Problem statement: What is needed is an exact copy of the lines from the start of the records below through the line with "- Grand Mughal Tour", without the pictures.
§ §
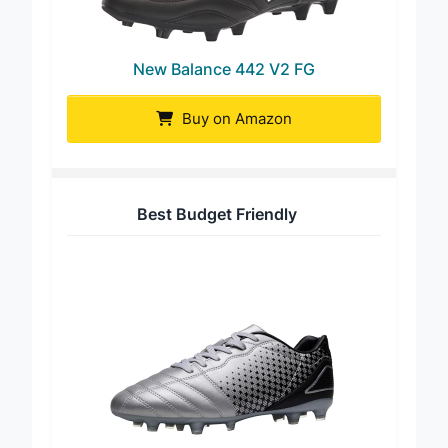
New Balance 442 V2 FG
Buy on Amazon
Best Budget Friendly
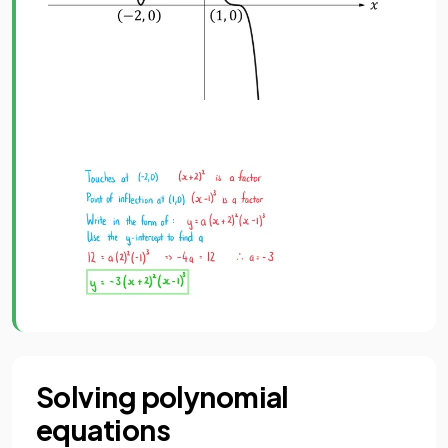
Solving polynomial
equations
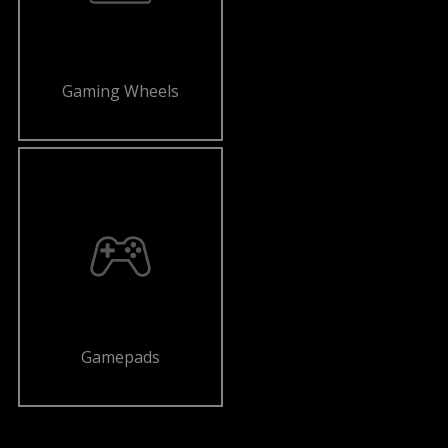
Gaming Wheels
Gamepads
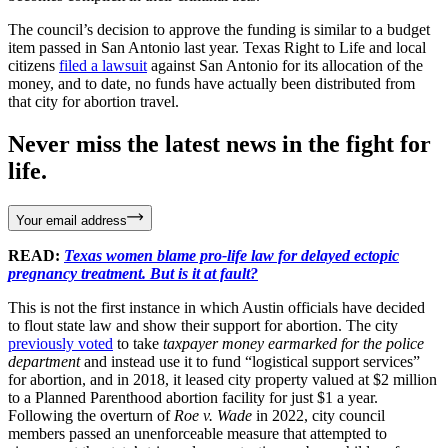
The council’s decision to approve the funding is similar to a budget
item passed in San Antonio last year. Texas Right to Life and local
citizens
filed a lawsuit
against San Antonio for its allocation of the
money, and to date, no funds have actually been distributed from
that city for abortion travel.
Never miss the latest news in the fight for
life.
Your email address
READ:
Texas women blame pro-life law for delayed ectopic
pregnancy treatment. But is it at fault?
This is not the first instance in which Austin officials have decided
to flout state law and show their support for abortion. The city
previously voted
to take
taxpayer money earmarked for the police
department
and instead use it to fund “logistical support services”
for abortion, and in 2018, it leased city property valued at $2 million
to a Planned Parenthood abortion facility for just $1 a year.
Following the overturn of
Roe v. Wade
in 2022, city council
members passed an unenforceable measure that attempted to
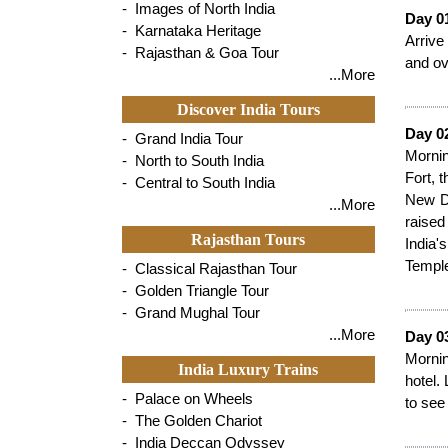
- Images of North India
Day 0
- Karnataka Heritage
Arrive
- Rajasthan & Goa Tour
and ov
...More
Discover India Tours
Day 02
- Grand India Tour
Mornin
- North to South India
Fort, 
- Central to South India
New De
...More
raised
Rajasthan Tours
India'
Temple
- Classical Rajasthan Tour
- Golden Triangle Tour
- Grand Mughal Tour
...More
Day 03
Mornin
India Luxury Trains
hotel.
- Palace on Wheels
to see
- The Golden Chariot
- India Deccan Odyssey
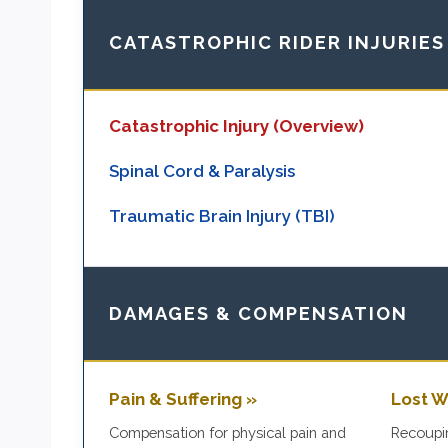
CATASTROPHIC RIDER INJURIES
Catastrophic Injury (Overview)
Spinal Cord & Paralysis
Traumatic Brain Injury (TBI)
DAMAGES & COMPENSATION
Pain & Suffering »
Lost W
Compensation for physical pain and
Recoupin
§ §
Problem solution:
New Balance 442 V2 FG
Buy on Amazon
Best Budget Friendly
Solving polynomial
equations
Gaming Wheels
Gamepads
The council’s decision to approve the funding is similar to a budget
item passed in San Antonio last year. Texas Right to Life and local
citizens
filed a lawsuit
against San Antonio for its allocation of the
money, and to date, no funds have actually been distributed from
that city for abortion travel.
Never miss the latest news in the fight for
life.
Your email address
READ:
Texas women blame pro-life law for delayed ectopic
pregnancy treatment. But is it at fault?
This is not the first instance in which Austin officials have decided
to flout state law and show their support for abortion. The city
previously voted
to take
taxpayer money earmarked for the police
department
and instead use it to fund “logistical support services”
for abortion, and in 2018, it leased city property valued at $2 million
to a Planned Parenthood abortion facility for just $1 a year.
Following the overturn of
Roe v. Wade
in 2022, city council
members passed an unenforceable measure that attempted to
- Images of North India
Day 0
- Karnataka Heritage
Arrive
- Rajasthan & Goa Tour
and ov
...More
Discover India Tours
Day 02
- Grand India Tour
Mornin
- North to South India
Fort, 
- Central to South India
New De
...More
raised
Rajasthan Tours
India'
Temple
- Classical Rajasthan Tour
- Golden Triangle Tour
- Grand Mughal Tour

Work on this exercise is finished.